**INPUT**:
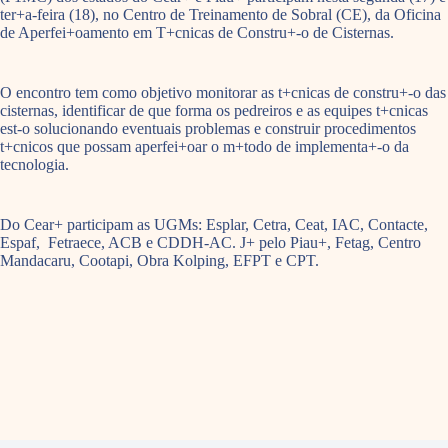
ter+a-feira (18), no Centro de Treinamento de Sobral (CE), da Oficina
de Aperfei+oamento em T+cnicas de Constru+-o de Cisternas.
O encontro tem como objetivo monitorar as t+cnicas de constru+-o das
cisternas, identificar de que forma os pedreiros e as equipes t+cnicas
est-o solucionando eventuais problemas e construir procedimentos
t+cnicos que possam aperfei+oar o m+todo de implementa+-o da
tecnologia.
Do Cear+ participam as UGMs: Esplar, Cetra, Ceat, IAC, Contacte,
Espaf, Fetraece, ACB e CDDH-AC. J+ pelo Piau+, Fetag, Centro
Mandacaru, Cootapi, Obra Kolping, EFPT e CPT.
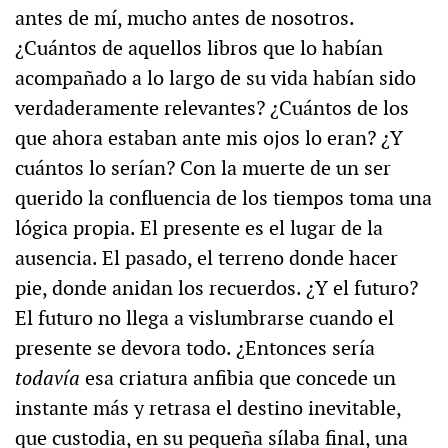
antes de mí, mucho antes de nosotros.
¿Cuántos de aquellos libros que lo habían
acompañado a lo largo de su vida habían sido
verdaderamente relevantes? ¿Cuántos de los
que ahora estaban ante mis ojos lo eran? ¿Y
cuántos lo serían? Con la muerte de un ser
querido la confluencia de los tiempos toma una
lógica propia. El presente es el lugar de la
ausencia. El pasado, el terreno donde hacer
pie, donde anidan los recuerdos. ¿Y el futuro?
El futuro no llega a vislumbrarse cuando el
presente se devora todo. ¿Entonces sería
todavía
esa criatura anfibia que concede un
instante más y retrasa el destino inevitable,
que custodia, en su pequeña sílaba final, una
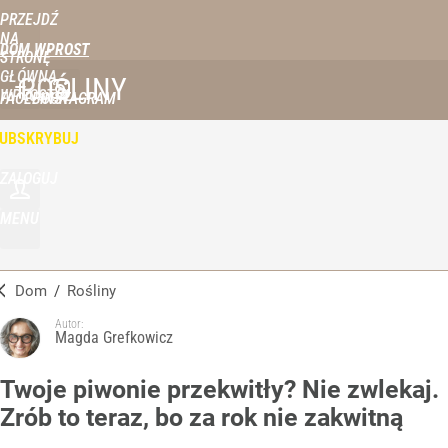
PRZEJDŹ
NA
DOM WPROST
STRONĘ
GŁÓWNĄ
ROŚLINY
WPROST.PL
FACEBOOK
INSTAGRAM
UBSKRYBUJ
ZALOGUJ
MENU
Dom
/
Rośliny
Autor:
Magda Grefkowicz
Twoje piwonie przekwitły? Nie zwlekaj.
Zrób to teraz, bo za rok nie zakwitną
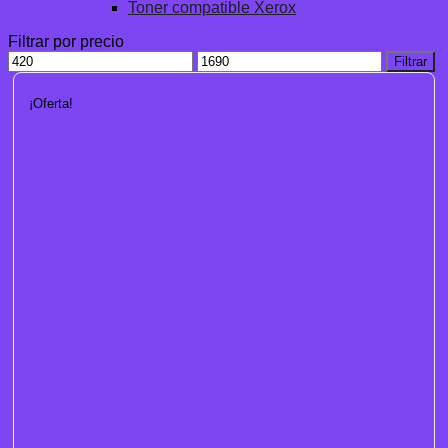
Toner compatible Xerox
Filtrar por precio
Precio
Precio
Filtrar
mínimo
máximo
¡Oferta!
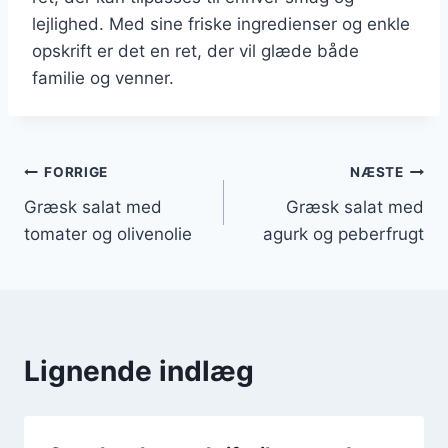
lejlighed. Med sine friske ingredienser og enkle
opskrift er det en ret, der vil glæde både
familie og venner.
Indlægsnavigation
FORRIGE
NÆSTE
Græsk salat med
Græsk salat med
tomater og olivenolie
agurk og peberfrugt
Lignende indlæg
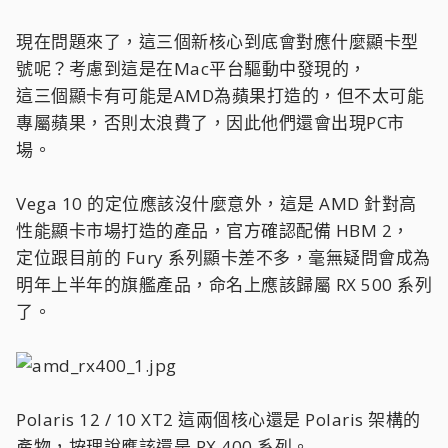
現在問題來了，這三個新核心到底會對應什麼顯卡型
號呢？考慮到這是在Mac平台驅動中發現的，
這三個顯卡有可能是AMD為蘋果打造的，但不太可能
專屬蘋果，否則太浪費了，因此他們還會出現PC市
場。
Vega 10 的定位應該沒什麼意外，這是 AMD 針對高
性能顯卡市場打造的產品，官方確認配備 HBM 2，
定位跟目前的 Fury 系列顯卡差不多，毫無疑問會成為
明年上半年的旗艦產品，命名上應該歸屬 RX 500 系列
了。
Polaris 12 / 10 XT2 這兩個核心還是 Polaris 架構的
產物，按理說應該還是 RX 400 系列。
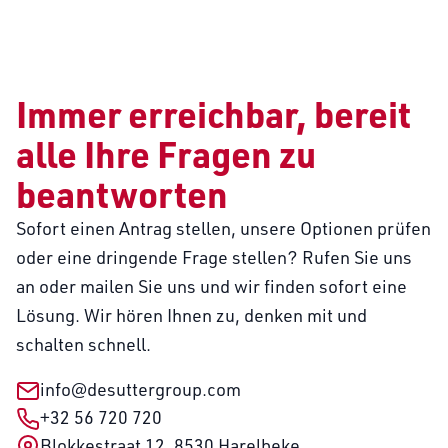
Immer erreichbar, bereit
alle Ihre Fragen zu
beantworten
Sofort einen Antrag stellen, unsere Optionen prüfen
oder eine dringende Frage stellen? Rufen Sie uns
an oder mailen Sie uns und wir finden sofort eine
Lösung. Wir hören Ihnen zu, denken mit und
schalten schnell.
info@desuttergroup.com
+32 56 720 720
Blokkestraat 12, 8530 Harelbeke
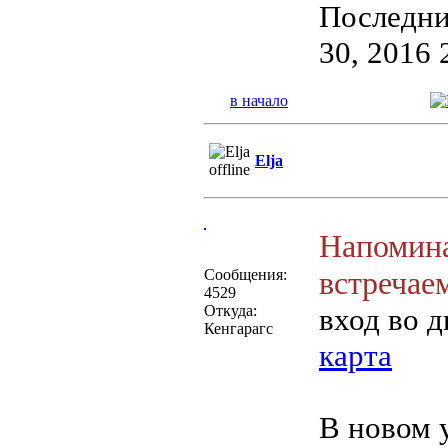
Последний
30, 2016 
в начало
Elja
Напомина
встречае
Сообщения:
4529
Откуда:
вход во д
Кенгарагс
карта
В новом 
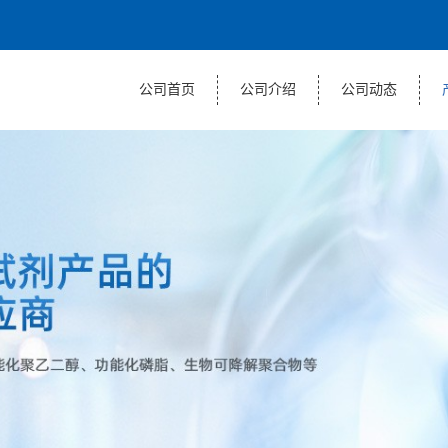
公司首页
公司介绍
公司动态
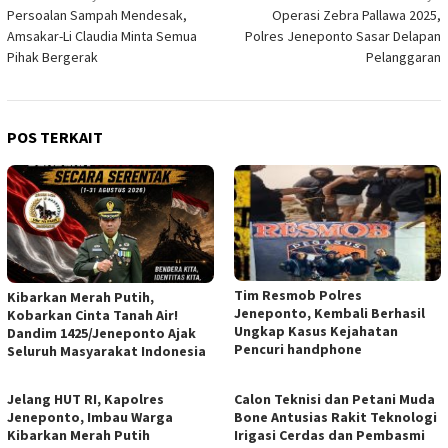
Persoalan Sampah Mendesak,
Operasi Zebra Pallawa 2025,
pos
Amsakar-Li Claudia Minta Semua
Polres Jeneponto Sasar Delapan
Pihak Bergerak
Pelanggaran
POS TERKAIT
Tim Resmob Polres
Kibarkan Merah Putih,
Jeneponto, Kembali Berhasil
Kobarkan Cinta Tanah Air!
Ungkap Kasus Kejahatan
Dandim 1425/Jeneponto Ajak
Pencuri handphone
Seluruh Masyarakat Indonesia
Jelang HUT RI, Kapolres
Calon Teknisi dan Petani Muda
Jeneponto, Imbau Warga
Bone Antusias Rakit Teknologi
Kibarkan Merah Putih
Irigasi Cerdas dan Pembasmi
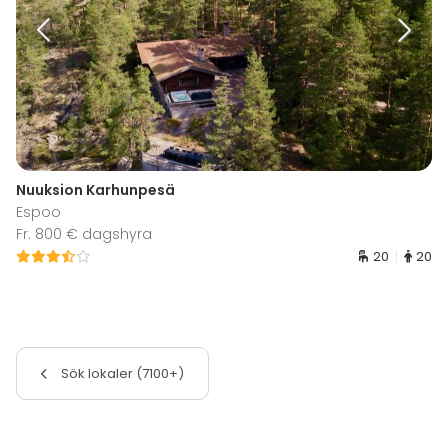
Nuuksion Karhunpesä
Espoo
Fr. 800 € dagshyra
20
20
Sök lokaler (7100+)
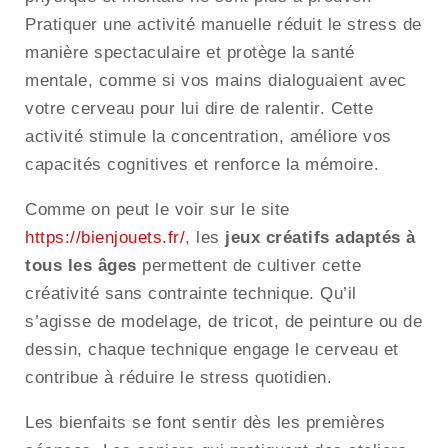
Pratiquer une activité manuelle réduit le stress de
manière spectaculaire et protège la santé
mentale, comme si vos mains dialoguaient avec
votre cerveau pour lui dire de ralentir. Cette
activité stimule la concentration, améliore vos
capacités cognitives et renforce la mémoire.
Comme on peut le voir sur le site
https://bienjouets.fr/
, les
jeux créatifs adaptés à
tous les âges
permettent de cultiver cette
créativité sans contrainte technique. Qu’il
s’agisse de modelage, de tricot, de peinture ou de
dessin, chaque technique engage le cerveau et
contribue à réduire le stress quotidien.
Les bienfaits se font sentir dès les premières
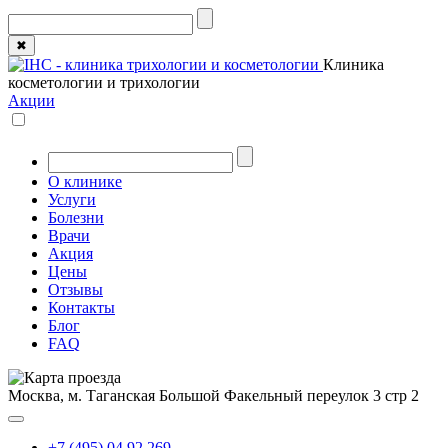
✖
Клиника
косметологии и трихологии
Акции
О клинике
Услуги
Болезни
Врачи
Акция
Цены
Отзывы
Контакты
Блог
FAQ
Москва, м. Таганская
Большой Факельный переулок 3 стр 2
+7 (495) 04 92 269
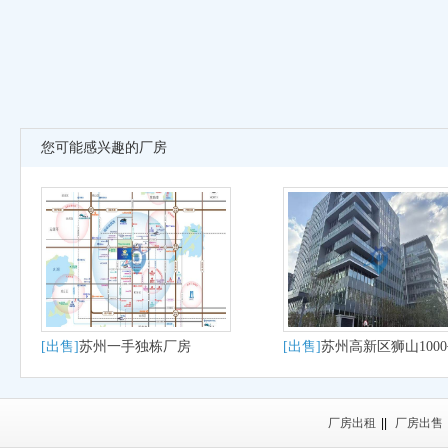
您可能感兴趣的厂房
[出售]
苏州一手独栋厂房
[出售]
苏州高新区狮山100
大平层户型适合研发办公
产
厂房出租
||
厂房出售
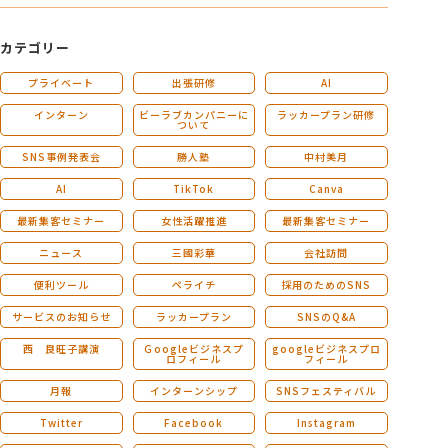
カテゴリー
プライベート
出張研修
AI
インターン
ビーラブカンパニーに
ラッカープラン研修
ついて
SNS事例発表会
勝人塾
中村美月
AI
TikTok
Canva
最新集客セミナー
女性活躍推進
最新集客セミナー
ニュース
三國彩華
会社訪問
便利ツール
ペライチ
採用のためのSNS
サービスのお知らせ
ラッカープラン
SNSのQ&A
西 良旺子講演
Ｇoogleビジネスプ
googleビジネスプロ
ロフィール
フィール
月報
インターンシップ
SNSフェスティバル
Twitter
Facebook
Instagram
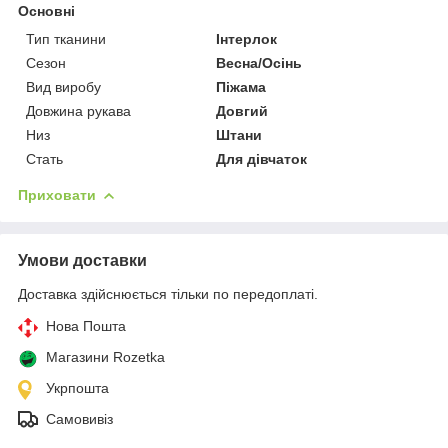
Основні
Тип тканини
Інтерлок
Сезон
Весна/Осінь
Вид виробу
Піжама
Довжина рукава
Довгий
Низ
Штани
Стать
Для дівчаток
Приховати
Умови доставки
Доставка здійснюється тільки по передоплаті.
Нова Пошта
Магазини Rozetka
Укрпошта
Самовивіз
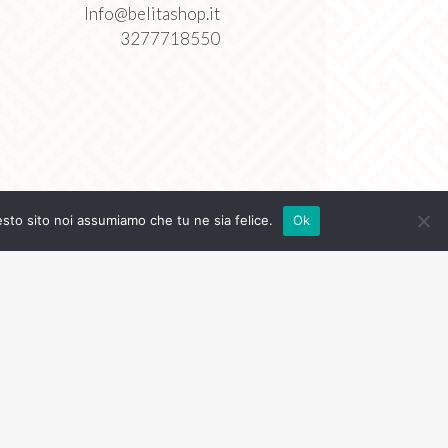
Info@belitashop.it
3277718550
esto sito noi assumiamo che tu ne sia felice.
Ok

**ASSIGNED TASK**: Return the entries exactly as given. Do not include pictures.

**SOLUTION FOR THIS EXERCISE**:
ter+a-feira (18), no Centro de Treinamento de Sobral (CE), da Oficina
de Aperfei+oamento em T+cnicas de Constru+-o de Cisternas.
O encontro tem como objetivo monitorar as t+cnicas de constru+-o das
cisternas, identificar de que forma os pedreiros e as equipes t+cnicas
est-o solucionando eventuais problemas e construir procedimentos
t+cnicos que possam aperfei+oar o m+todo de implementa+-o da
tecnologia.
Do Cear+ participam as UGMs: Esplar, Cetra, Ceat, IAC, Contacte,
Espaf, Fetraece, ACB e CDDH-AC. J+ pelo Piau+, Fetag, Centro
Mandacaru, Cootapi, Obra Kolping, EFPT e CPT.
antes de mí, mucho antes de nosotros.
¿Cuántos de aquellos libros que lo habían
acompañado a lo largo de su vida habían sido
verdaderamente relevantes? ¿Cuántos de los
que ahora estaban ante mis ojos lo eran? ¿Y
cuántos lo serían? Con la muerte de un ser
querido la confluencia de los tiempos toma una
lógica propia. El presente es el lugar de la
ausencia. El pasado, el terreno donde hacer
pie, donde anidan los recuerdos. ¿Y el futuro?
El futuro no llega a vislumbrarse cuando el
presente se devora todo. ¿Entonces sería
todavía
esa criatura anfibia que concede un
instante más y retrasa el destino inevitable,
que custodia, en su pequeña sílaba final, una
PRZEJDŹ
NA
DOM WPROST
STRONĘ
GŁÓWNĄ
ROŚLINY
WPROST.PL
FACEBOOK
INSTAGRAM
UBSKRYBUJ
ZALOGUJ
MENU
Dom
/
Rośliny
Autor:
Magda Grefkowicz
Twoje piwonie przekwitły? Nie zwlekaj.
Zrób to teraz, bo za rok nie zakwitną
Toner compatible Xerox
Filtrar por precio
Precio
Precio
Filtrar
mínimo
máximo
¡Oferta!
lejlighed. Med sine friske ingredienser og enkle
opskrift er det en ret, der vil glæde både
familie og venner.
Indlægsnavigation
FORRIGE
NÆSTE
Græsk salat med
Græsk salat med
tomater og olivenolie
agurk og peberfrugt
Lignende indlæg
現在問題來了，這三個新核心到底會對應什麼顯卡型
號呢？考慮到這是在Mac平台驅動中發現的，
這三個顯卡有可能是AMD為蘋果打造的，但不太可能
專屬蘋果，否則太浪費了，因此他們還會出現PC市
場。
Vega 10 的定位應該沒什麼意外，這是 AMD 針對高
性能顯卡市場打造的產品，官方確認配備 HBM 2，
定位跟目前的 Fury 系列顯卡差不多，毫無疑問會成為
明年上半年的旗艦產品，命名上應該歸屬 RX 500 系列
了。
Polaris 12 / 10 XT2 這兩個核心還是 Polaris 架構的
產物，按理說應該還是 RX 400 系列。
Immer erreichbar, bereit
alle Ihre Fragen zu
beantworten
Sofort einen Antrag stellen, unsere Optionen prüfen
oder eine dringende Frage stellen? Rufen Sie uns
an oder mailen Sie uns und wir finden sofort eine
Lösung. Wir hören Ihnen zu, denken mit und
schalten schnell.
info@desuttergroup.com
+32 56 720 720
Blokkestraat 12, 8530 Harelbeke
Последний
30, 2016 
в начало
Elja
Напомина
встречае
Сообщения:
4529
Откуда:
вход во д
Кенгарагс
карта
В новом 
公司首页
公司介绍
公司动态
Persoalan Sampah Mendesak,
Operasi Zebra Pallawa 2025,
pos
Amsakar-Li Claudia Minta Semua
Polres Jeneponto Sasar Delapan
Pihak Bergerak
Pelanggaran
POS TERKAIT
Tim Resmob Polres
Kibarkan Merah Putih,
Jeneponto, Kembali Berhasil
Kobarkan Cinta Tanah Air!
Ungkap Kasus Kejahatan
Dandim 1425/Jeneponto Ajak
Pencuri handphone
Seluruh Masyarakat Indonesia
Jelang HUT RI, Kapolres
Calon Teknisi dan Petani Muda
Jeneponto, Imbau Warga
Bone Antusias Rakit Teknologi
Kibarkan Merah Putih
Irigasi Cerdas dan Pembasmi
Nuuksion Karhunpesä
Espoo
Fr. 800 € dagshyra
20
20
Sök lokaler (7100+)
Pratiquer une activité manuelle réduit le stress de
manière spectaculaire et protège la santé
mentale, comme si vos mains dialoguaient avec
votre cerveau pour lui dire de ralentir. Cette
activité stimule la concentration, améliore vos
capacités cognitives et renforce la mémoire.
Comme on peut le voir sur le site
https://bienjouets.fr/
, les
jeux créatifs adaptés à
tous les âges
permettent de cultiver cette
créativité sans contrainte technique. Qu’il
s’agisse de modelage, de tricot, de peinture ou de
dessin, chaque technique engage le cerveau et
contribue à réduire le stress quotidien.
Les bienfaits se font sentir dès les premières
✖
Клиника
косметологии и трихологии
Акции
О клинике
Услуги
Болезни
Врачи
Акция
Цены
Отзывы
Контакты
Блог
FAQ
Москва, м. Таганская
Большой Факельный переулок 3 стр 2
+7 (495) 04 92 269
您可能感兴趣的厂房
[出售]
苏州一手独栋厂房
[出售]
苏州高新区狮山100
大平层户型适合研发办公
产
厂房出租
||
厂房出售
カテゴリー
プライベート
出張研修
AI
インターン
ビーラブカンパニーに
ラッカープラン研修
ついて
SNS事例発表会
勝人塾
中村美月
AI
TikTok
Canva
最新集客セミナー
女性活躍推進
最新集客セミナー
ニュース
三國彩華
会社訪問
便利ツール
ペライチ
採用のためのSNS
サービスのお知らせ
ラッカープラン
SNSのQ&A
西 良旺子講演
Ｇoogleビジネスプ
googleビジネスプロ
ロフィール
フィール
月報
インターンシップ
SNSフェスティバル
Twitter
Facebook
Instagram
Основні
Тип тканини
Інтерлок
Сезон
Весна/Осінь
Вид виробу
Піжама
Довжина рукава
Довгий
Низ
Штани
Стать
Для дівчаток
Приховати
Умови доставки
Доставка здійснюється тільки по передоплаті.
Нова Пошта
Магазини Rozetka
Укрпошта
Самовивіз
Info@belitashop.it
3277718550
esto sito noi assumiamo che tu ne sia felice.
Ok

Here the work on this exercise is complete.